In short, the hole thing took around 2 minutes or so. First, it just stood there, idle, complaining about a file that's found, but isn't supposed to be there, that took around 30 seconds to disappear, I thought it froze.
Then, it had to download a file, the model, I assume. That took around 20 secs as well, though I think my net could be the issue here.
The longest time however, it took to speak the thing itself, the opening frase in the fate of the jedi series, "the darkness is eternal, all powerful, unchangeable."
That alone took over 40 seconds to run. Besides, the voice had intonation issues, like those from 15.ai, missplaced pauses and all. There are natural sounding that don't require so much time to run, like vocalizer and acapela. If I want free, then I just take rhvoice.
Have I done something wrong to make it cause this?

2021-05-29 18:26:01

@15
No, probably not.  That was the point I was trying to make.  Jonikster has seen their "in realtime on a CPU" claim and has drawn the wrong conclusion from it.  This stuff is actually that slow.

You might be able to get a really fast version of it running if you have a compatible GPU and jump through a bunch of hoops to get whatever ml framework they're using to recognize it, and maybe that'd work for audiobooks in a reasonable amount of time.  Honestly 1 word every 5 seconds works for audiobooks if you don't mind running it for days, so it could still maybe work for that.

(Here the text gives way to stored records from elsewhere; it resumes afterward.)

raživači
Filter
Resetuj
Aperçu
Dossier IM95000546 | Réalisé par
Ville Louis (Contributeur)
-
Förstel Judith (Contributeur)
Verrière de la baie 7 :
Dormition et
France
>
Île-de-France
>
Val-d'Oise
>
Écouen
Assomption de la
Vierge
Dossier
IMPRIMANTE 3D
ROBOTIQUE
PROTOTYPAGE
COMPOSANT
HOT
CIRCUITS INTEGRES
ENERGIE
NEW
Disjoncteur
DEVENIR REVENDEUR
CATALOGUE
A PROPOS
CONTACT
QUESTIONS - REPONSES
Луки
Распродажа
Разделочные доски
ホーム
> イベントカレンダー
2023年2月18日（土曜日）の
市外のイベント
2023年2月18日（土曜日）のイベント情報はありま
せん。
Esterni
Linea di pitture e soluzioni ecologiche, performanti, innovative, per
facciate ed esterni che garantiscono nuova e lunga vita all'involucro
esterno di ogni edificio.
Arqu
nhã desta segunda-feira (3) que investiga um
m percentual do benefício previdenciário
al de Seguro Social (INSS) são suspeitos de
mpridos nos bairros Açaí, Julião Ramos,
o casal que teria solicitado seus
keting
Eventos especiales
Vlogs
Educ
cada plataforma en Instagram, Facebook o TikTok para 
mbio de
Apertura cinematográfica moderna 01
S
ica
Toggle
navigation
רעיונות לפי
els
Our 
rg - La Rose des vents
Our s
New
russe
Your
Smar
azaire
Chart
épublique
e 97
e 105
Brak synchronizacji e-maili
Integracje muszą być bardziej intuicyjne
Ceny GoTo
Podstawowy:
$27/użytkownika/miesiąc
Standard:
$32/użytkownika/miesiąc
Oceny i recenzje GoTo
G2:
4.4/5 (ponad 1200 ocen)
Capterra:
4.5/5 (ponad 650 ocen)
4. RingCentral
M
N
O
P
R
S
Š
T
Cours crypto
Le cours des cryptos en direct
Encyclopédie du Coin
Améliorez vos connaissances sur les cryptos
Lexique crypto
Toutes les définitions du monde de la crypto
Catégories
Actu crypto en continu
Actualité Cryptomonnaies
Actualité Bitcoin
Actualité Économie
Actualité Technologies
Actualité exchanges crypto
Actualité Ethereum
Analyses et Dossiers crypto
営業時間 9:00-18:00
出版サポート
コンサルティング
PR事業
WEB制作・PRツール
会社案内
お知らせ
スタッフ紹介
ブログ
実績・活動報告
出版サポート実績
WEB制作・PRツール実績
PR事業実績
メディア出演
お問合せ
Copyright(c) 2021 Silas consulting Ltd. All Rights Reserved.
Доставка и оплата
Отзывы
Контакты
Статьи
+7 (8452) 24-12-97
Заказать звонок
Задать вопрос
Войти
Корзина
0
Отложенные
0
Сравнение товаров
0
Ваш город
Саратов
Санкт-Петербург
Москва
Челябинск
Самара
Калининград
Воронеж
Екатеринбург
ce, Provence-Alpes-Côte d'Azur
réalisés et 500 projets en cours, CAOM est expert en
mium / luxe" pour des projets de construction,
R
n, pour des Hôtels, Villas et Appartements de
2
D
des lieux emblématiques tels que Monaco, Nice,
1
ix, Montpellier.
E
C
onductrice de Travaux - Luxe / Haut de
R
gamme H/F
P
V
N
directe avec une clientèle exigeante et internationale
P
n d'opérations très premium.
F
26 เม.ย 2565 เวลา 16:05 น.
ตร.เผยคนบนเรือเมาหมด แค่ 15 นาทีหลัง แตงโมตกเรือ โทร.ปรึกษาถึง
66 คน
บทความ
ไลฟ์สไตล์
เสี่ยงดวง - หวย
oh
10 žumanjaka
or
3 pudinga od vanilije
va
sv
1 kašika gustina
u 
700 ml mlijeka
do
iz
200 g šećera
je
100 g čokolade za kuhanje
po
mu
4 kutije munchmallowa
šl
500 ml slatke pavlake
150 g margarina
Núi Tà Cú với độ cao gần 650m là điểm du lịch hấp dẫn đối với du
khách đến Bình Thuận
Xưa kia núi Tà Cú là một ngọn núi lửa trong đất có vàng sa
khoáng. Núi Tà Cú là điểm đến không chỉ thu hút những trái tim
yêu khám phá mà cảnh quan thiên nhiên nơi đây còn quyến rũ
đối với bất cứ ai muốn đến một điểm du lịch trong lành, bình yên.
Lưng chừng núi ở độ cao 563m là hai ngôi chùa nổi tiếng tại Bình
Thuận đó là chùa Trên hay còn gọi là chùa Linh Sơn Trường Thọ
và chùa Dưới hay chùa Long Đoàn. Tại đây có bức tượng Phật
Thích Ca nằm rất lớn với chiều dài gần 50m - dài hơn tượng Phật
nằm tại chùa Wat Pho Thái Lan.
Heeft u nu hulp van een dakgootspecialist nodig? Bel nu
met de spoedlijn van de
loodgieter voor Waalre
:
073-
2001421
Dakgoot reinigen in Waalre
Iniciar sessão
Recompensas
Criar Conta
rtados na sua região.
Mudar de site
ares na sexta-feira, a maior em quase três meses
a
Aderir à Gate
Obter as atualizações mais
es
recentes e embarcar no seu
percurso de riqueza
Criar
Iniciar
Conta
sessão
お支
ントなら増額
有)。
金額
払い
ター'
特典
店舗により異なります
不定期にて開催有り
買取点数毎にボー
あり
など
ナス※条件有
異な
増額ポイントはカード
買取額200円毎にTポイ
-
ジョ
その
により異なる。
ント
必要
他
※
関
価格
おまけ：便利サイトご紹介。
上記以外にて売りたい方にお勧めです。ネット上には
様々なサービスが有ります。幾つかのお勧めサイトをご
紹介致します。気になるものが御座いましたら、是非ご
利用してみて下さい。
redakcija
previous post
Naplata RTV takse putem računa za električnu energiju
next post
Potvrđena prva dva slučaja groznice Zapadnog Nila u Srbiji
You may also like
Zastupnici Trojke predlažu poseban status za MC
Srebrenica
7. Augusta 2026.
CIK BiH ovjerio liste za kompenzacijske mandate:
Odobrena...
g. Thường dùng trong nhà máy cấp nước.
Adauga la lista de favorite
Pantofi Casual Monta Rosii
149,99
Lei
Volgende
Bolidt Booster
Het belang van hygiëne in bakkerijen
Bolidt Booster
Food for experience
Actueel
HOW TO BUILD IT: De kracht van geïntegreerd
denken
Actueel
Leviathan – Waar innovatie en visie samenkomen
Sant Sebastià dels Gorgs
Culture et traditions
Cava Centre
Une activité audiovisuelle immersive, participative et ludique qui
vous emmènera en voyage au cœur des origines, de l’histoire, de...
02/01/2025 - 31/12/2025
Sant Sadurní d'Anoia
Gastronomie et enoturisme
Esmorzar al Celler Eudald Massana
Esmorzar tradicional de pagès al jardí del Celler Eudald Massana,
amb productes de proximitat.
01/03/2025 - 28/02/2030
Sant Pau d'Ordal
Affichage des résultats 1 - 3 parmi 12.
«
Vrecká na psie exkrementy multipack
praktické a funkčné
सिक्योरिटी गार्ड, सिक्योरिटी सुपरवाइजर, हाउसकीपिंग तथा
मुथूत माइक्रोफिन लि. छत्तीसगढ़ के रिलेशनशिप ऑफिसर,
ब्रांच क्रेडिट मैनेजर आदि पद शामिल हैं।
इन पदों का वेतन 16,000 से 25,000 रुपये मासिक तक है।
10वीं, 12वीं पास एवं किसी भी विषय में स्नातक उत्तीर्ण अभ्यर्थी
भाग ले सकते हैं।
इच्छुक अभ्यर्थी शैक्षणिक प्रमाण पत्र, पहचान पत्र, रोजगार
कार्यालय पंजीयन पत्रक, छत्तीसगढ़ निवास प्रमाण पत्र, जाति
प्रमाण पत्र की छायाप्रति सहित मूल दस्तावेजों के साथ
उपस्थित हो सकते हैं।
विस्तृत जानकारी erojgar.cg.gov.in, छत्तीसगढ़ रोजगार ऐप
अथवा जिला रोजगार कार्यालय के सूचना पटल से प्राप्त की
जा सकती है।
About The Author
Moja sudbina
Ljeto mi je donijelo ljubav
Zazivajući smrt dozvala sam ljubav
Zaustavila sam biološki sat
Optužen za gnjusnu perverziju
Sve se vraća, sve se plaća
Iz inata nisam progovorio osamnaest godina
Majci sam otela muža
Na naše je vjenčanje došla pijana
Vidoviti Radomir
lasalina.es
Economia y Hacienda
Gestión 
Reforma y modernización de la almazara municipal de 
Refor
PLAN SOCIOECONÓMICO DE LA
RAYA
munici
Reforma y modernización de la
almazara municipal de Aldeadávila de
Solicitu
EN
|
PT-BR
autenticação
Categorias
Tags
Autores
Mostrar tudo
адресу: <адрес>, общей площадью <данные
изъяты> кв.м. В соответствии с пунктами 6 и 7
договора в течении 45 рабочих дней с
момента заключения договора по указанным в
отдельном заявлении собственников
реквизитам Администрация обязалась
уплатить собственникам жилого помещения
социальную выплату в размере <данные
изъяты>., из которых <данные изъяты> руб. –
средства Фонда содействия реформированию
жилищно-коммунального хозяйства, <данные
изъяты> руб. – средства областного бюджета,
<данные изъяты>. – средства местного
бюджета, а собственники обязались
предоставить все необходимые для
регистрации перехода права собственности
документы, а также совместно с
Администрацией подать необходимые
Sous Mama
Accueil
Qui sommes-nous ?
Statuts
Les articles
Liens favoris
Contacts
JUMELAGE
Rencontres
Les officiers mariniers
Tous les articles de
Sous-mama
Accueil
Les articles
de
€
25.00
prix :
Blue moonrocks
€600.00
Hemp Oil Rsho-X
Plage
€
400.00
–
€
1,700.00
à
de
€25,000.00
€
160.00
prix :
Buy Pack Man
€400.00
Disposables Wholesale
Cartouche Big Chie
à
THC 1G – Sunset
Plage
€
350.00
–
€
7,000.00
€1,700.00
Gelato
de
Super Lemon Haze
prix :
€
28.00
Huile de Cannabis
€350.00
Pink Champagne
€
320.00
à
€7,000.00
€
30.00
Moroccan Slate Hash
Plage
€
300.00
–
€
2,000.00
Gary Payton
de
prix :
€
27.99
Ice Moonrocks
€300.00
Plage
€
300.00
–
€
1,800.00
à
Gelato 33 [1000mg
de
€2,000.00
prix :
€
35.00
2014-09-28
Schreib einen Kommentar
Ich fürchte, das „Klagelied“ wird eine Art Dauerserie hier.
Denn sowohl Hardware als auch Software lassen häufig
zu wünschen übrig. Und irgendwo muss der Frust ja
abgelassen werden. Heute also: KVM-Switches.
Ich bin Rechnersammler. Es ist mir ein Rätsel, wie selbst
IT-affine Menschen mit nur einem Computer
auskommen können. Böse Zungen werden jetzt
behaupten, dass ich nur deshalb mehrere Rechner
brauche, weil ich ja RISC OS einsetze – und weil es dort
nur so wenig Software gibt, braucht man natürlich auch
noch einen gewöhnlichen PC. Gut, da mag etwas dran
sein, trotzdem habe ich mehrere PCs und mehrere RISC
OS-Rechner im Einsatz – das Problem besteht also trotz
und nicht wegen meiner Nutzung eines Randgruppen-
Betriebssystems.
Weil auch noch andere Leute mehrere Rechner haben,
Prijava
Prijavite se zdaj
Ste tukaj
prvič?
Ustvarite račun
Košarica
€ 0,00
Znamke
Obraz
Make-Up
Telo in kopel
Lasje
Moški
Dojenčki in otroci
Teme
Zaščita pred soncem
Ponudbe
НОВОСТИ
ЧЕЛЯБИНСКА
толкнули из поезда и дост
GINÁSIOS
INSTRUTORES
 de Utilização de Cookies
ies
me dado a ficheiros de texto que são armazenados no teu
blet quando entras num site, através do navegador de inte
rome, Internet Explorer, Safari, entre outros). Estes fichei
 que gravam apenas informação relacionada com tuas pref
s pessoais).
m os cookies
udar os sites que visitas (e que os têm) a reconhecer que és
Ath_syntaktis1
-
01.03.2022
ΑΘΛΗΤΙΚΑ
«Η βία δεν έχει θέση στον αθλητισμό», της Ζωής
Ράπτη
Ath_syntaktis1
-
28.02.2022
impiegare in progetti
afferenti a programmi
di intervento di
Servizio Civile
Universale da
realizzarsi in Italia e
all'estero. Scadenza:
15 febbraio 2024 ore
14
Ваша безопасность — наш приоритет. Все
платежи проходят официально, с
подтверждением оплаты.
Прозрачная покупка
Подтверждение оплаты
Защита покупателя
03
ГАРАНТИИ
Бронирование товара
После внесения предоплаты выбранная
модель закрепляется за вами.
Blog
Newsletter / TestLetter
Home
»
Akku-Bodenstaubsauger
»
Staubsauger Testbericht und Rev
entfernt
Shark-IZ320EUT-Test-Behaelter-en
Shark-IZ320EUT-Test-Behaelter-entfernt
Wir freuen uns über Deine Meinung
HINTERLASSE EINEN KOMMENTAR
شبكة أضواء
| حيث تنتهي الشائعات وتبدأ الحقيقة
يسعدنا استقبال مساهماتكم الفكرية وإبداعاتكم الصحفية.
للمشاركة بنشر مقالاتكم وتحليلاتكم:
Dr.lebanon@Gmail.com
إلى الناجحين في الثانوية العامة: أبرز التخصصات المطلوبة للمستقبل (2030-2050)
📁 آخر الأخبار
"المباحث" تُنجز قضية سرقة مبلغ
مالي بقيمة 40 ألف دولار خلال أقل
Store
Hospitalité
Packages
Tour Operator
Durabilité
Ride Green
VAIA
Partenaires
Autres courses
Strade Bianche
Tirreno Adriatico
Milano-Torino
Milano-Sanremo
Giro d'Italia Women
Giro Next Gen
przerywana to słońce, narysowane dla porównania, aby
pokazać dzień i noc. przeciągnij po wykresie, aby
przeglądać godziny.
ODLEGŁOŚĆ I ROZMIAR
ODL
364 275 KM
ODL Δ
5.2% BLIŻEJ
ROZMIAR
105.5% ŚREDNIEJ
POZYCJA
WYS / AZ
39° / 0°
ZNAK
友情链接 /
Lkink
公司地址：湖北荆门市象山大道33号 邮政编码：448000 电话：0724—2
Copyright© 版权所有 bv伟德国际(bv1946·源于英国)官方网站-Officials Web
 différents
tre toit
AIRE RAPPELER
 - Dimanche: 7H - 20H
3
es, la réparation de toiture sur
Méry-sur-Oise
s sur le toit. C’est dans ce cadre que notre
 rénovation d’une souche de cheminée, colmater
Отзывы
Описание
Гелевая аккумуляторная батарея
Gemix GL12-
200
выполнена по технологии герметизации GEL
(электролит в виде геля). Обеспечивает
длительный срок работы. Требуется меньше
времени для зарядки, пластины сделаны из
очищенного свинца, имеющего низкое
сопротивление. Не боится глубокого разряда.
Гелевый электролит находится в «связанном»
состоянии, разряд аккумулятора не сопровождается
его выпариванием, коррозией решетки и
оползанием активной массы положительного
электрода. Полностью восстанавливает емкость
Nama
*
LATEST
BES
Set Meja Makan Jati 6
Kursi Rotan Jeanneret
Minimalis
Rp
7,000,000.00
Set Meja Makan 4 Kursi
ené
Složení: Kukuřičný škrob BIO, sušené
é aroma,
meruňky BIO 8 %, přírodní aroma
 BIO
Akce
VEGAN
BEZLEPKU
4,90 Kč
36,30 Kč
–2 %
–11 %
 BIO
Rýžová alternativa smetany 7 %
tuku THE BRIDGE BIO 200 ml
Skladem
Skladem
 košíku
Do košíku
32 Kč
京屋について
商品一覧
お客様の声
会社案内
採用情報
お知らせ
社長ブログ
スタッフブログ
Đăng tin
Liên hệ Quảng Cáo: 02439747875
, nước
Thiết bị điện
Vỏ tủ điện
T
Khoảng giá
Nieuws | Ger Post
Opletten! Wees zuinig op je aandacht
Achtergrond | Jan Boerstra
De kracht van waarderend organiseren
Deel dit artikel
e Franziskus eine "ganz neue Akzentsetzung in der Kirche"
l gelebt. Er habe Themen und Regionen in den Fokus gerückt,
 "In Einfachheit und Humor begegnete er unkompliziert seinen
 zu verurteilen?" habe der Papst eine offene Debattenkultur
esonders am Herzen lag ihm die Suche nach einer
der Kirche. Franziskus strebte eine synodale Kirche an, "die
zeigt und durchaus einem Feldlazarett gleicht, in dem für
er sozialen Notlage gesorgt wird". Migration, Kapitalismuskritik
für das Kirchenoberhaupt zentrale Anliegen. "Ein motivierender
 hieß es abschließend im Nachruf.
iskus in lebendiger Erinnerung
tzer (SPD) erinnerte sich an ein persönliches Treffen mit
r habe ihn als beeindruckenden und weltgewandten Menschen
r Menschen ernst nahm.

I see the point of this: OP speaks a language without good synths.  This is part of why I want to write one, because I think that properly applied and sacrificing characteristics that sighted people care about, it could be pretty automatic.  But you really can't just shove these models into a laptop.  The unspoken caveat about that speed thing is that they're measuring it on really beefy servers with more cores than my tower and a bunch of SSDs and stuff.

My Blog
Twitter: @ajhicks1992

2021-05-29 22:30:03

@bgt lover
Rhvoice is the best option. But, there is no documentation for it! I would gladly create a synthesizer for Rhvoice...

2021-05-29 22:54:36

@17, there already is one

"On two occasions I have been asked [by members of Parliament!]: 'Pray, Mr. Babbage, if you put into the machine wrong figures, will the right answers come out ?' I am not able rightly to apprehend the kind of confusion of ideas that could provoke such a question."    — Charles Babbage.
My Github

2021-05-29 23:35:08

wait where the frickle do i find the documentation please?

I am a hunter named Grunt. I didn't realize that until now.

2021-05-31 23:28:48

Is some polish pretrained model available? I want to test it, but not in English.